One an outlier is detected, stop and think. Don't just delete it.
- Think about the assumptions. Both the Grubbs' and ROUT methods assume that the data (except for any outlers) are sampled from a Gaussian distribution. If that assumption is violated, the "outliers" may be from the same distribution as the rest. Beware of lognormal distributions. These distributions have values in the tails that will often be incorrectly flagged as outliers by methods that assume a Gaussian distribution.
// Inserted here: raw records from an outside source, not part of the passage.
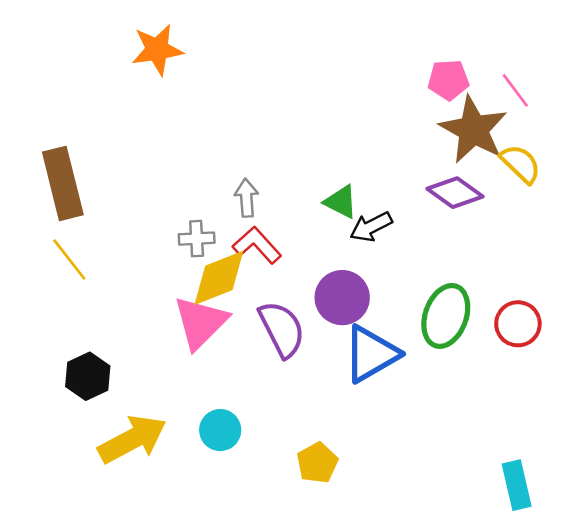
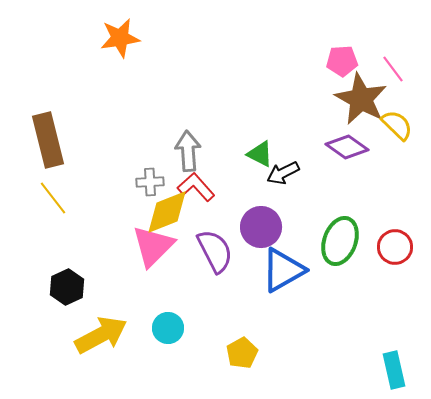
gray arrow: (246, 198) -> (188, 151), size x1.4

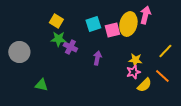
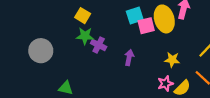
cyan square: (93, 24) -> (135, 16), moved
yellow ellipse: (128, 24) -> (164, 19), turned -30
pink star: (133, 72) -> (165, 84), moved

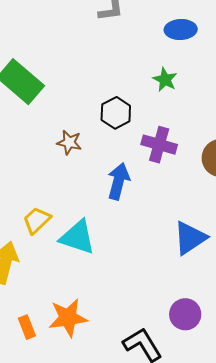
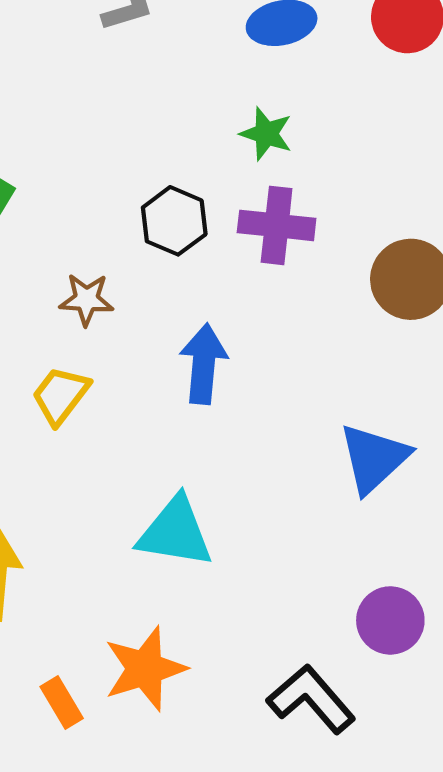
purple cross: (159, 145) -> (277, 225), moved
yellow trapezoid: (37, 220) -> (61, 395), moved
cyan triangle: (78, 237) -> (175, 532), moved

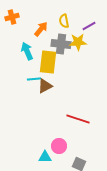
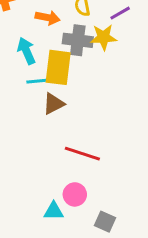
orange arrow: (41, 29) -> (48, 18), turned 63
cyan line: (34, 79) -> (37, 81), moved
red line: (78, 119) -> (82, 154), moved

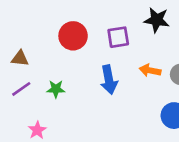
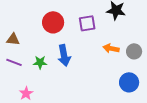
blue arrow: (109, 80) -> (64, 55), moved
purple line: (21, 89) -> (14, 62), turned 56

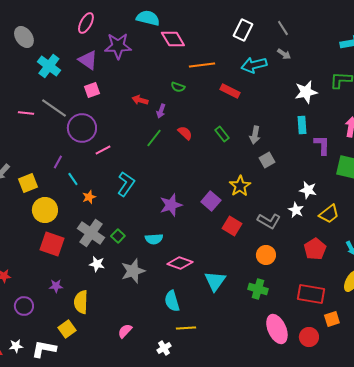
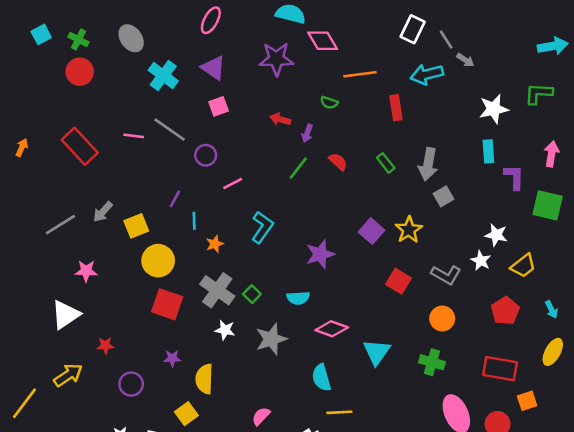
gray line: (283, 28) -> (446, 40), moved
purple star: (118, 46) -> (276, 59), moved
red rectangle: (230, 91) -> (396, 108), turned 54
purple circle: (82, 128) -> (206, 155), size x0.6
gray arrow: (255, 135) -> (428, 164), size x1.4
cyan line: (73, 179) -> (194, 221), turned 32
purple square: (211, 201) -> (372, 231), moved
- Even if the value truly is an outlier from the rest, it may be a important value. It may not be a mistake. It may tell you about biological variability.
How the ROUT method was adapted to find outlier(s) in a stack of values
Enter the values you are testing as Y values on an XY table. Enter an arbitrary X value for each (the row number). Then fit the XY data to the model, Y=0*X + M. The X values are needed to use nonlinear regression, and the equation must include X. But since X is multiplied by zero, the X values have no impact on the results. And while the method is called "nonlinear" regression, it fits this equation just fine. Choose outlier elimination, and Prism, via the ROUT method, will fit a robust mean (M), eliminate outliers (assuming the rest of the values are sampled from a Gaussian distribution), and then fit the equation to the outlier depleted data.